**WHAT YOU HAVE TO DO**
Write out the entries exactly. None of the pictures should appear in the copy.
-- Opening Marker --
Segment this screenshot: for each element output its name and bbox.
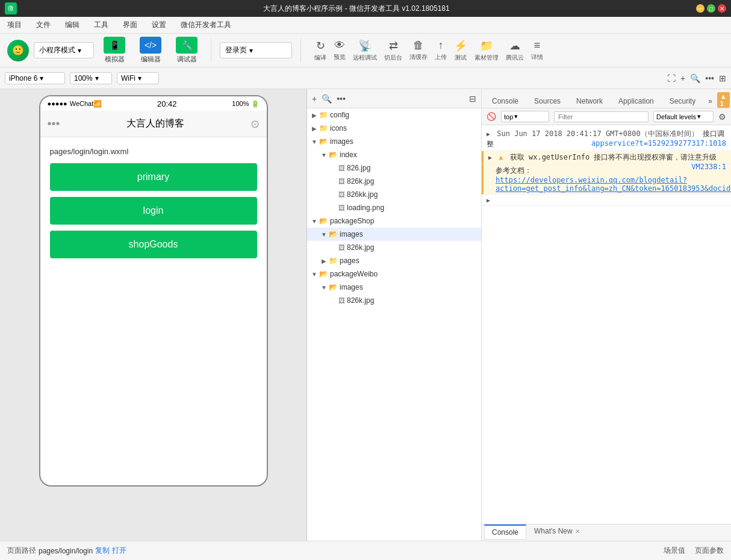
tree-label-826kjpg: 826k.jpg: [347, 177, 374, 185]
nav-record-icon[interactable]: ⊙: [250, 117, 260, 131]
scene-label[interactable]: 场景值: [664, 546, 685, 556]
mode-selector[interactable]: 小程序模式 ▾: [34, 42, 94, 58]
tree-item-pw-826kjpg[interactable]: 🖼 826k.jpg: [307, 294, 481, 307]
tree-item-index[interactable]: ▼ 📂 index: [307, 148, 481, 161]
tab-console[interactable]: Console: [484, 94, 526, 108]
compile-button[interactable]: ↻ 编译: [314, 39, 326, 62]
file-tree-toolbar: + 🔍 ••• ⊟: [307, 89, 481, 108]
expand-arrow-2[interactable]: ▶: [488, 154, 492, 161]
wifi-icon: 📶: [93, 100, 102, 108]
more-tree-icon[interactable]: •••: [337, 94, 346, 104]
copy-button[interactable]: 复制: [95, 546, 110, 556]
tab-sources[interactable]: Sources: [526, 94, 568, 108]
tree-item-packageshop-pages[interactable]: ▶ 📁 pages: [307, 254, 481, 267]
bottom-tab-close-icon[interactable]: ✕: [575, 528, 580, 535]
menu-project[interactable]: 项目: [5, 19, 24, 31]
add-page-icon[interactable]: +: [680, 73, 685, 83]
tree-label-ps-826kjpg: 826k.jpg: [347, 243, 374, 252]
tab-more[interactable]: »: [703, 95, 717, 108]
simulator-button[interactable]: 📱 模拟器: [99, 34, 130, 66]
preview-label: 预览: [334, 53, 346, 61]
file-icon-826kjpg: 🖼: [338, 178, 345, 185]
new-file-icon[interactable]: +: [312, 94, 317, 104]
expand-arrow-bottom[interactable]: ▶: [487, 197, 490, 204]
tree-item-icons[interactable]: ▶ 📁 icons: [307, 122, 481, 135]
shop-goods-button[interactable]: shopGoods: [50, 231, 257, 258]
console-source-warn[interactable]: VM2338:1: [691, 163, 726, 171]
menu-tools[interactable]: 工具: [92, 19, 111, 31]
close-button[interactable]: ✕: [718, 4, 726, 13]
tree-item-loadingpng[interactable]: 🖼 loading.png: [307, 201, 481, 214]
background-button[interactable]: ⇄ 切后台: [384, 39, 402, 62]
tree-item-packageshop[interactable]: ▼ 📂 packageShop: [307, 214, 481, 228]
tree-item-config[interactable]: ▶ 📁 config: [307, 108, 481, 122]
more-icon[interactable]: •••: [705, 73, 714, 83]
upload-button[interactable]: ↑ 上传: [435, 39, 447, 61]
background-icon: ⇄: [389, 39, 398, 52]
console-body: ▶ Sun Jun 17 2018 20:41:17 GMT+0800（中国标准…: [482, 125, 731, 524]
zoom-selector[interactable]: 100% ▾: [70, 72, 112, 84]
warn-icon: ▲: [499, 153, 503, 161]
filter-input[interactable]: [554, 111, 649, 122]
tree-item-826kjpg[interactable]: 🖼 826k.jpg: [307, 175, 481, 188]
details-button[interactable]: ≡ 详情: [531, 39, 543, 61]
menu-wechat-devtools[interactable]: 微信开发者工具: [178, 19, 234, 31]
menu-file[interactable]: 文件: [34, 19, 53, 31]
console-source-1[interactable]: appservice?t=1529239277317:1018: [591, 139, 726, 148]
primary-button[interactable]: primary: [50, 163, 257, 191]
menu-edit[interactable]: 编辑: [63, 19, 82, 31]
collapse-tree-icon[interactable]: ⊟: [469, 94, 476, 104]
minimize-button[interactable]: ─: [696, 4, 705, 13]
debugger-label: 调试器: [177, 55, 197, 64]
context-selector[interactable]: top ▾: [501, 111, 549, 122]
tree-item-packageweibo-images[interactable]: ▼ 📂 images: [307, 281, 481, 294]
dock-icon[interactable]: ⊞: [719, 73, 726, 83]
toolbar-right: ↻ 编译 👁 预览 📡 远程调试 ⇄ 切后台 🗑 清缓存 ↑ 上传 ⚡ 测试 📁: [314, 39, 543, 62]
zoom-label: 100%: [74, 74, 93, 82]
console-link[interactable]: https://developers.weixin.qq.com/blogdet…: [496, 176, 731, 193]
console-settings-icon[interactable]: ⚙: [718, 112, 726, 122]
user-avatar[interactable]: 🙂: [7, 40, 29, 61]
menu-interface[interactable]: 界面: [120, 19, 140, 31]
tree-item-packageshop-images[interactable]: ▼ 📂 images: [307, 228, 481, 241]
remote-debug-button[interactable]: 📡 远程调试: [353, 39, 377, 62]
clear-console-icon[interactable]: 🚫: [487, 112, 496, 121]
network-selector[interactable]: WiFi ▾: [117, 72, 159, 84]
menu-settings[interactable]: 设置: [149, 19, 169, 31]
login-selector[interactable]: 登录页 ▾: [220, 42, 292, 58]
device-selector[interactable]: iPhone 6 ▾: [5, 72, 65, 84]
open-button[interactable]: 打开: [112, 546, 126, 556]
tab-network[interactable]: Network: [568, 94, 611, 108]
login-button[interactable]: login: [50, 197, 257, 225]
asset-manager-button[interactable]: 📁 素材管理: [474, 39, 499, 62]
tab-application[interactable]: Application: [611, 94, 662, 108]
maximize-button[interactable]: □: [707, 4, 715, 13]
folder-icon-packageshop: 📂: [319, 217, 328, 225]
tencent-cloud-button[interactable]: ☁ 腾讯云: [506, 39, 524, 62]
tree-item-826kkjpg[interactable]: 🖼 826kk.jpg: [307, 188, 481, 201]
tab-security[interactable]: Security: [662, 94, 703, 108]
editor-button[interactable]: </> 编辑器: [135, 34, 166, 66]
search-tree-icon[interactable]: 🔍: [322, 94, 332, 104]
tree-item-826jpg[interactable]: 🖼 826.jpg: [307, 161, 481, 175]
console-toolbar: 🚫 top ▾ Default levels ▾ ⚙: [482, 108, 731, 125]
debugger-button[interactable]: 🔧 调试器: [171, 34, 202, 66]
level-selector[interactable]: Default levels ▾: [653, 111, 714, 122]
tree-item-images[interactable]: ▼ 📂 images: [307, 135, 481, 148]
tree-item-packageweibo[interactable]: ▼ 📂 packageWeibo: [307, 267, 481, 281]
network-label: WiFi: [121, 74, 135, 82]
preview-button[interactable]: 👁 预览: [334, 39, 346, 61]
clear-cache-button[interactable]: 🗑 清缓存: [409, 39, 428, 61]
bottom-tab-console[interactable]: Console: [484, 524, 526, 540]
tree-item-ps-826kjpg[interactable]: 🖼 826k.jpg: [307, 241, 481, 254]
tree-label-config: config: [330, 111, 349, 119]
search-icon[interactable]: 🔍: [690, 73, 700, 83]
nav-dots[interactable]: •••: [48, 117, 60, 131]
tree-label-pw-826kjpg: 826k.jpg: [347, 296, 374, 305]
fullscreen-icon[interactable]: ⛶: [667, 73, 676, 83]
page-params-label[interactable]: 页面参数: [695, 546, 724, 556]
arrow-packageweibo: ▼: [310, 271, 319, 278]
bottom-tab-whatsnew[interactable]: What's New ✕: [526, 524, 588, 538]
test-button[interactable]: ⚡ 测试: [454, 39, 467, 62]
expand-arrow-1[interactable]: ▶: [487, 131, 490, 137]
-- Closing Marker --
**RESULT OF THE TASK**
Segment this screenshot: for each element output its name and bbox.
tree-label-826kjpg: 826k.jpg: [347, 177, 374, 185]
nav-record-icon[interactable]: ⊙: [250, 117, 260, 131]
scene-label[interactable]: 场景值: [664, 546, 685, 556]
mode-selector[interactable]: 小程序模式 ▾: [34, 42, 94, 58]
tree-item-pw-826kjpg[interactable]: 🖼 826k.jpg: [307, 294, 481, 307]
tree-item-index[interactable]: ▼ 📂 index: [307, 148, 481, 161]
tab-console[interactable]: Console: [484, 94, 526, 108]
compile-button[interactable]: ↻ 编译: [314, 39, 326, 62]
file-tree-toolbar: + 🔍 ••• ⊟: [307, 89, 481, 108]
expand-arrow-2[interactable]: ▶: [488, 154, 492, 161]
wifi-icon: 📶: [93, 100, 102, 108]
more-tree-icon[interactable]: •••: [337, 94, 346, 104]
copy-button[interactable]: 复制: [95, 546, 110, 556]
tab-sources[interactable]: Sources: [526, 94, 568, 108]
tree-item-packageshop-pages[interactable]: ▶ 📁 pages: [307, 254, 481, 267]
bottom-tab-close-icon[interactable]: ✕: [575, 528, 580, 535]
menu-project[interactable]: 项目: [5, 19, 24, 31]
add-page-icon[interactable]: +: [680, 73, 685, 83]
tree-label-ps-826kjpg: 826k.jpg: [347, 243, 374, 252]
tab-more[interactable]: »: [703, 95, 717, 108]
simulator-button[interactable]: 📱 模拟器: [99, 34, 130, 66]
preview-label: 预览: [334, 53, 346, 61]
file-icon-826kjpg: 🖼: [338, 178, 345, 185]
new-file-icon[interactable]: +: [312, 94, 317, 104]
expand-arrow-bottom[interactable]: ▶: [487, 197, 490, 204]
tree-item-icons[interactable]: ▶ 📁 icons: [307, 122, 481, 135]
shop-goods-button[interactable]: shopGoods: [50, 231, 257, 258]
console-source-warn[interactable]: VM2338:1: [691, 163, 726, 171]
menu-tools[interactable]: 工具: [92, 19, 111, 31]
close-button[interactable]: ✕: [718, 4, 726, 13]
tree-item-loadingpng[interactable]: 🖼 loading.png: [307, 201, 481, 214]
background-button[interactable]: ⇄ 切后台: [384, 39, 402, 62]
tree-item-packageshop[interactable]: ▼ 📂 packageShop: [307, 214, 481, 228]
tree-item-config[interactable]: ▶ 📁 config: [307, 108, 481, 122]
more-icon[interactable]: •••: [705, 73, 714, 83]
upload-button[interactable]: ↑ 上传: [435, 39, 447, 61]
background-icon: ⇄: [389, 39, 398, 52]
console-body: ▶ Sun Jun 17 2018 20:41:17 GMT+0800（中国标准…: [482, 125, 731, 524]
zoom-selector[interactable]: 100% ▾: [70, 72, 112, 84]
warn-icon: ▲: [499, 153, 503, 161]
filter-input[interactable]: [554, 111, 649, 122]
tree-item-826kjpg[interactable]: 🖼 826k.jpg: [307, 175, 481, 188]
details-button[interactable]: ≡ 详情: [531, 39, 543, 61]
menu-wechat-devtools[interactable]: 微信开发者工具: [178, 19, 234, 31]
menu-file[interactable]: 文件: [34, 19, 53, 31]
console-source-1[interactable]: appservice?t=1529239277317:1018: [591, 139, 726, 148]
primary-button[interactable]: primary: [50, 163, 257, 191]
menu-edit[interactable]: 编辑: [63, 19, 82, 31]
collapse-tree-icon[interactable]: ⊟: [469, 94, 476, 104]
minimize-button[interactable]: ─: [696, 4, 705, 13]
debugger-label: 调试器: [177, 55, 197, 64]
context-selector[interactable]: top ▾: [501, 111, 549, 122]
tree-item-packageweibo-images[interactable]: ▼ 📂 images: [307, 281, 481, 294]
dock-icon[interactable]: ⊞: [719, 73, 726, 83]
toolbar-right: ↻ 编译 👁 预览 📡 远程调试 ⇄ 切后台 🗑 清缓存 ↑ 上传 ⚡ 测试 📁: [314, 39, 543, 62]
zoom-label: 100%: [74, 74, 93, 82]
console-link[interactable]: https://developers.weixin.qq.com/blogdet…: [496, 176, 731, 193]
console-settings-icon[interactable]: ⚙: [718, 112, 726, 122]
user-avatar[interactable]: 🙂: [7, 40, 29, 61]
menu-interface[interactable]: 界面: [120, 19, 140, 31]
tree-item-packageshop-images[interactable]: ▼ 📂 images: [307, 228, 481, 241]
remote-debug-button[interactable]: 📡 远程调试: [353, 39, 377, 62]
clear-console-icon[interactable]: 🚫: [487, 112, 496, 121]
network-selector[interactable]: WiFi ▾: [117, 72, 159, 84]
menu-settings[interactable]: 设置: [149, 19, 169, 31]
login-selector[interactable]: 登录页 ▾: [220, 42, 292, 58]
device-selector[interactable]: iPhone 6 ▾: [5, 72, 65, 84]
open-button[interactable]: 打开: [112, 546, 126, 556]
tab-network[interactable]: Network: [568, 94, 611, 108]
login-button[interactable]: login: [50, 197, 257, 225]
asset-manager-button[interactable]: 📁 素材管理: [474, 39, 499, 62]
tab-application[interactable]: Application: [611, 94, 662, 108]
maximize-button[interactable]: □: [707, 4, 715, 13]
folder-icon-packageshop: 📂: [319, 217, 328, 225]
tencent-cloud-button[interactable]: ☁ 腾讯云: [506, 39, 524, 62]
tree-item-826kkjpg[interactable]: 🖼 826kk.jpg: [307, 188, 481, 201]
tab-security[interactable]: Security: [662, 94, 703, 108]
editor-button[interactable]: </> 编辑器: [135, 34, 166, 66]
search-tree-icon[interactable]: 🔍: [322, 94, 332, 104]
tree-item-826jpg[interactable]: 🖼 826.jpg: [307, 161, 481, 175]
console-toolbar: 🚫 top ▾ Default levels ▾ ⚙: [482, 108, 731, 125]
debugger-button[interactable]: 🔧 调试器: [171, 34, 202, 66]
level-selector[interactable]: Default levels ▾: [653, 111, 714, 122]
tree-item-images[interactable]: ▼ 📂 images: [307, 135, 481, 148]
tree-item-packageweibo[interactable]: ▼ 📂 packageWeibo: [307, 267, 481, 281]
network-label: WiFi: [121, 74, 135, 82]
preview-button[interactable]: 👁 预览: [334, 39, 346, 61]
clear-cache-button[interactable]: 🗑 清缓存: [409, 39, 428, 61]
bottom-tab-console[interactable]: Console: [484, 524, 526, 540]
tree-item-ps-826kjpg[interactable]: 🖼 826k.jpg: [307, 241, 481, 254]
tree-label-config: config: [330, 111, 349, 119]
search-icon[interactable]: 🔍: [690, 73, 700, 83]
nav-dots[interactable]: •••: [48, 117, 60, 131]
tree-label-pw-826kjpg: 826k.jpg: [347, 296, 374, 305]
fullscreen-icon[interactable]: ⛶: [667, 73, 676, 83]
page-params-label[interactable]: 页面参数: [695, 546, 724, 556]
arrow-packageweibo: ▼: [310, 271, 319, 278]
bottom-tab-whatsnew[interactable]: What's New ✕: [526, 524, 588, 538]
test-button[interactable]: ⚡ 测试: [454, 39, 467, 62]
expand-arrow-1[interactable]: ▶: [487, 131, 490, 137]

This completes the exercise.